Me: (thinking “why did I agree to be the Brownie Troop leader?”) Are you sure it was yours?
8-year-old #1: (confidently) Yes! (pointing aimlessly at the table behind her) I put my stick on this corner of the table three hours ago and told everyone not to touch it, but she (again, pointing at the collective group) picked it up and has been using it to roast two hot dogs and four marshmallows.
Me: (taking a deep breath) She’s been possessing the stick for a pretty long time. I think the stick is now hers. After you adversely, physically, openly possess property for a long enough period of time, that property becomes yours.

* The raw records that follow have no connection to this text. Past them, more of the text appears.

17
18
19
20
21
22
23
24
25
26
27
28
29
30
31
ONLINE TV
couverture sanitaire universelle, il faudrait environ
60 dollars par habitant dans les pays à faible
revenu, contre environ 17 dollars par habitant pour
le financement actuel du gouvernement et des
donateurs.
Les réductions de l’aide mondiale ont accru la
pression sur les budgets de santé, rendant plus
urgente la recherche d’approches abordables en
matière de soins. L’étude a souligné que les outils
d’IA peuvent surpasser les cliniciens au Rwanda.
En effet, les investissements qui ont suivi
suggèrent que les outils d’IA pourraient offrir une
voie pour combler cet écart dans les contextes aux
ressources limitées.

8-year-old #1: That’s not fair.
Me: I know it seems unfair, but there are a lot of reasons we say the adverse possessor gets the property. It requires you, the true owner, to pay attention to your marshmallow roasting stick instead of just leaving it, unattended on the table. It creates stability in title so 8-year-old #2 eventually can be confident the roasting stick she’s using is hers and won’t be taken away. It encourages her to use the roasting stick and develop it, shape it, bend it, into the best roasting stick she can make . . .
8-year-old #1: Chocolate!!!! (runs off when a new box of Hershey chocolate bars is opened)

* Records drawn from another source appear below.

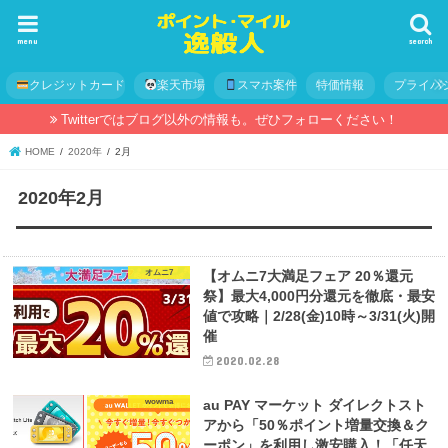
menu
search
クレジットカード
楽天市場
スマホ案件
特価情報
プライバ
Twitterではブログ以外の情報も。ぜひフォローください！
HOME
2020年
2月
2020年2月
オムニ7
【オムニ7大満足フェア 20％還元
祭】最大4,000円分還元を徹底・最安
値で攻略｜2/28(金)10時～3/31(火)開
催
2020.02.28
wowma
au PAY マーケット ダイレクトスト
アから「50％ポイント増量交換＆ク
ーポン」を利用し激安購入！「任天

Me: Sigh. (realizes beer is not strong enough so opens up flask of bourbon)
Finally, we all learned about the virtues of easements.
Me: Okay girls, everyone get in their sleeping bags and close their eyes. It’s time to go to sleep.
8-year-old #1 moves her sleeping bag to be right in the pathway I’ve created for the girls to exit the tent
Me: Put your sleeping bag back where you had it. We need to leave a pathway for folks to get out of the tent.
All 8-year-olds in unison: (in a voice that says “I’ll do anything to stay awake a little longer, even listen to your crazy lectures”) Why?
Me: Well, someone may need to potty in the middle of the night, so we need to have an easement so y’all can exit the tent. When you have an easement, you cannot block the use of that easement because . . .
All 8-year-olds: Zzzzzzzzzzzzzz.
There you have it. Property 101 through the eyes of an 8-year-old. We didn’t quite cover everything—I haven’t yet figured out how to work mortgages into the conversation—but we covered a lot. The conversations didn’t go exactly as I’ve described above. The girls were not nearly this whiney, in fact they were all actually pretty good, and while I'm not a particularly cool mom, I am a cool enough mom to not mention Garrett Hardin to my daughter’s friends. But all of the general activities described above did occur and the girls had a great time, which may be more than I can say for all of my 1Ls. Who knows, maybe they even took away a few lessons in property law.
https://lawprofessors.typepad.com/property/2016/05/kids-learn-the-darndest-things-about-property-law.html
Sally, this was delightful! And just what I needed after slogging through the grading of 100 1-L Property exams. Thank you.